**** DATASET CONTENT
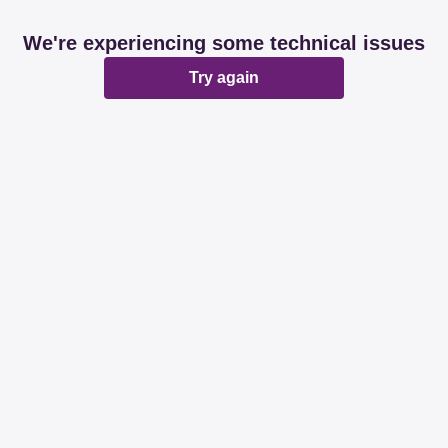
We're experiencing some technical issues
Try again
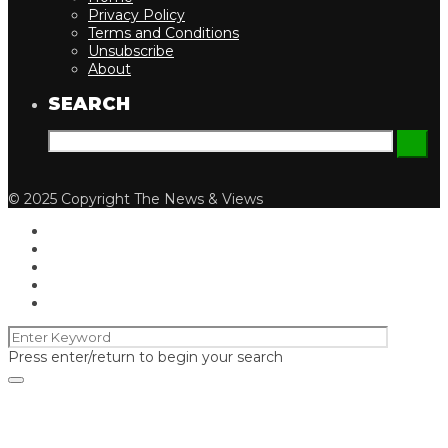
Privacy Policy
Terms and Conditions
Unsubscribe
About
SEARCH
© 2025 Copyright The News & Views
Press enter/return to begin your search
********
**** DATASET CONTENT
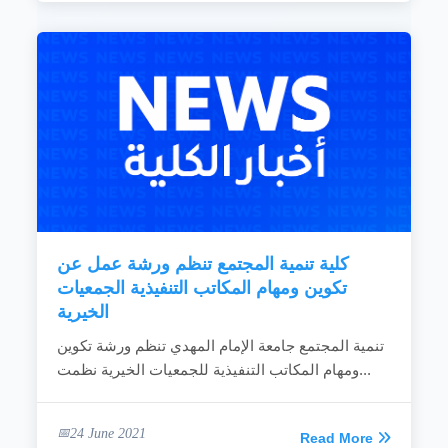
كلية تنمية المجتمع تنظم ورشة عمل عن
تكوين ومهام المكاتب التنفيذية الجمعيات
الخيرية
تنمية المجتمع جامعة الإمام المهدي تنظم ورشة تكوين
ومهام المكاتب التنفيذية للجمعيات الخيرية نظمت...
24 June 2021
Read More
********
**** DATASET CONTENT
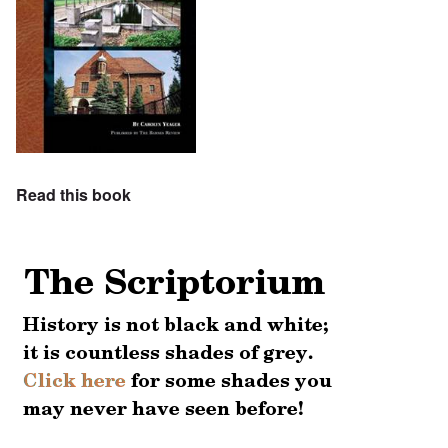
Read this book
********
DESCRIPTION OF THE TASK >> Return only the stretch of the material above from the line holding "News & Views" through the line holding "Press enter/return to begin your search", copied exactly.

SOLUTION >>
© 2025 Copyright The News & Views
Press enter/return to begin your search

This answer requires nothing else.